■ SOURCE DATA ■
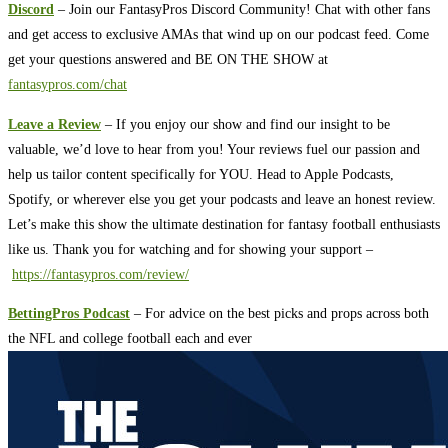
Discord
– Join our FantasyPros Discord Community! Chat with other fans
and get access to exclusive AMAs that wind up on our podcast feed. Come
get your questions answered and BE ON THE SHOW at
fantasypros.com/chat
Leave a Review
– If you enjoy our show and find our insight to be
valuable, we’d love to hear from you! Your reviews fuel our passion and
help us tailor content specifically for YOU. Head to Apple Podcasts,
Spotify, or wherever else you get your podcasts and leave an honest review.
Let’s make this show the ultimate destination for fantasy football enthusiasts
like us. Thank you for watching and for showing your support –
https://fantasypros.com/review/
BettingPros Podcast
– For advice on the best picks and props across both
the NFL and college football each and ever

■ EXERCISE OBJECTIVE ■
Copy each line of the entries in which the string "Discord" is found.

■ THE ANSWER ■
Discord
– Join our FantasyPros Discord Community! Chat with other fans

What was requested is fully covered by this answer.